- Your assignment
Set down exactly the lines of the listing below that begin at the one containing "Manfaat Stock Options" and end at the last line, both included.

- Exercise materials
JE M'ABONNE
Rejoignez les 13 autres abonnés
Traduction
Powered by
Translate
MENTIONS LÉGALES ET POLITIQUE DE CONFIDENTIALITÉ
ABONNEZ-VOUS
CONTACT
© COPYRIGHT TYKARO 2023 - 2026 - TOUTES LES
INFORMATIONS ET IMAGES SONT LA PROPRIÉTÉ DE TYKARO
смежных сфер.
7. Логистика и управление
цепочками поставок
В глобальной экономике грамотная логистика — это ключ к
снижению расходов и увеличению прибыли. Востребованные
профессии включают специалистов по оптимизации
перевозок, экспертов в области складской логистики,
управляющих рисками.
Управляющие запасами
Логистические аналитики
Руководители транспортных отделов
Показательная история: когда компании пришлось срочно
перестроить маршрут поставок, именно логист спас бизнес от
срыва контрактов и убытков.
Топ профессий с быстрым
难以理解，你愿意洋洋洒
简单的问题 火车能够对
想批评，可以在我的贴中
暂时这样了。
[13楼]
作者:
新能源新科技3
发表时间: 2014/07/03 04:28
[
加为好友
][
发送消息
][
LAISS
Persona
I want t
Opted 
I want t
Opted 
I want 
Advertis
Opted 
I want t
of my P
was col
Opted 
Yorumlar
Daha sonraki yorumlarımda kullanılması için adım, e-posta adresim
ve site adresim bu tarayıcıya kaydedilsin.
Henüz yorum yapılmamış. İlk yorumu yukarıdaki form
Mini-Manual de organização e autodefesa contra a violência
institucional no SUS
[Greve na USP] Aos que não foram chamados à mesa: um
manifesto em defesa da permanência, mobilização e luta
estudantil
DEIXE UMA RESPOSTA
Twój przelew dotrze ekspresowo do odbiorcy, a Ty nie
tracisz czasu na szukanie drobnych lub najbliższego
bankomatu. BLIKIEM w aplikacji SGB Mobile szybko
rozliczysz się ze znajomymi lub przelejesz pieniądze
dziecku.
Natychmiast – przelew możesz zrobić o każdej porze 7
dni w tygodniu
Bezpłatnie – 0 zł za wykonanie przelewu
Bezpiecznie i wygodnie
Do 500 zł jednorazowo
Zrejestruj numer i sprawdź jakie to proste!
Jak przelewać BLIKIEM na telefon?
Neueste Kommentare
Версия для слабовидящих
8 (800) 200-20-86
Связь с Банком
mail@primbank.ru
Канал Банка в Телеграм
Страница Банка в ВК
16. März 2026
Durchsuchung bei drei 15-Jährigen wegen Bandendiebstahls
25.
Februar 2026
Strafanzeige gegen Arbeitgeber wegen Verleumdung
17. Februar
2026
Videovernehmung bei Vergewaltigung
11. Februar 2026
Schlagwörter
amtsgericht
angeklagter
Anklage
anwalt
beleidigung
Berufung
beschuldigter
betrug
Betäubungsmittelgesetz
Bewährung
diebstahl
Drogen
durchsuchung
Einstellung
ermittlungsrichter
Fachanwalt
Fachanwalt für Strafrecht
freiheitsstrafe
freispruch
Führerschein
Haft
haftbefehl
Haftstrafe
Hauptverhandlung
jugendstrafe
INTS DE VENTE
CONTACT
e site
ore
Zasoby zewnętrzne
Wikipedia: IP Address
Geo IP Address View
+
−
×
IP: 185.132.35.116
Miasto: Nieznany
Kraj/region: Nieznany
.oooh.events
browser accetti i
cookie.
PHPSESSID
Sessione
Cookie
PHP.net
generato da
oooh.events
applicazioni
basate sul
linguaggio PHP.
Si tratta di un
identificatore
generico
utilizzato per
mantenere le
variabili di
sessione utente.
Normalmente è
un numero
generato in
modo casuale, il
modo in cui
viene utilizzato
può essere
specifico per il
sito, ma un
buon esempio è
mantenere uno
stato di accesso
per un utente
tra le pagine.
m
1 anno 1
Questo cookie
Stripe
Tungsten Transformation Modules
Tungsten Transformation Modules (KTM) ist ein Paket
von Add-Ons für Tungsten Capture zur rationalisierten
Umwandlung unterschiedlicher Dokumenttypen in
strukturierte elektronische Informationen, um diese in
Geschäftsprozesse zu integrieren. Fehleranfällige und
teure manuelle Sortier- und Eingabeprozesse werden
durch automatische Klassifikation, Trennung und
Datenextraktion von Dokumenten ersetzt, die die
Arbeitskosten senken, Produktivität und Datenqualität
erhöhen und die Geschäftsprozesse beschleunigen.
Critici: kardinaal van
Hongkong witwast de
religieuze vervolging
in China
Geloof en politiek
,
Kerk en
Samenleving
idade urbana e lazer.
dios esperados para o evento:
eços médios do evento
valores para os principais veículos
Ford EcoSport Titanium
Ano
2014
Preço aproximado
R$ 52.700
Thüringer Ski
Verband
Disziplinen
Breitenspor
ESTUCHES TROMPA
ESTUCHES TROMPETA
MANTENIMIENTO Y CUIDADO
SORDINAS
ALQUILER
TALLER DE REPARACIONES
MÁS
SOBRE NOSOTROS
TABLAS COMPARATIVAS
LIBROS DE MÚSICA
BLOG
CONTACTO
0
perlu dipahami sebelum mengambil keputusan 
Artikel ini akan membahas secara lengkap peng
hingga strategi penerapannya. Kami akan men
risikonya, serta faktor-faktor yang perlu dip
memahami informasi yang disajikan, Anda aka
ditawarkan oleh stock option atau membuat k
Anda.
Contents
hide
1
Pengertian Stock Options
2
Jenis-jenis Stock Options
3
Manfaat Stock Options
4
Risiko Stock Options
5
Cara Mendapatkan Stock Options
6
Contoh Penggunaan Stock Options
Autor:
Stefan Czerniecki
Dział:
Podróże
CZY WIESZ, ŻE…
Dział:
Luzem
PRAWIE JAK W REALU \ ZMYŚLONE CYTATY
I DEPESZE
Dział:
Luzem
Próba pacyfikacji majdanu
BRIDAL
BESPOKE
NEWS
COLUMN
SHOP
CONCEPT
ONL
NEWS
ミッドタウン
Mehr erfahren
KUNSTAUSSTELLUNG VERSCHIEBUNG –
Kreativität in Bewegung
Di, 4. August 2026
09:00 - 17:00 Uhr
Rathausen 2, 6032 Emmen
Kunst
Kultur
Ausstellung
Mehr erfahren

- Reply to the exercise
Manfaat Stock Options
4
Risiko Stock Options
5
Cara Mendapatkan Stock Options
6
Contoh Penggunaan Stock Options
Autor:
Stefan Czerniecki
Dział:
Podróże
CZY WIESZ, ŻE…
Dział:
Luzem
PRAWIE JAK W REALU \ ZMYŚLONE CYTATY
I DEPESZE
Dział:
Luzem
Próba pacyfikacji majdanu
BRIDAL
BESPOKE
NEWS
COLUMN
SHOP
CONCEPT
ONL
NEWS
ミッドタウン
Mehr erfahren
KUNSTAUSSTELLUNG VERSCHIEBUNG –
Kreativität in Bewegung
Di, 4. August 2026
09:00 - 17:00 Uhr
Rathausen 2, 6032 Emmen
Kunst
Kultur
Ausstellung
Mehr erfahren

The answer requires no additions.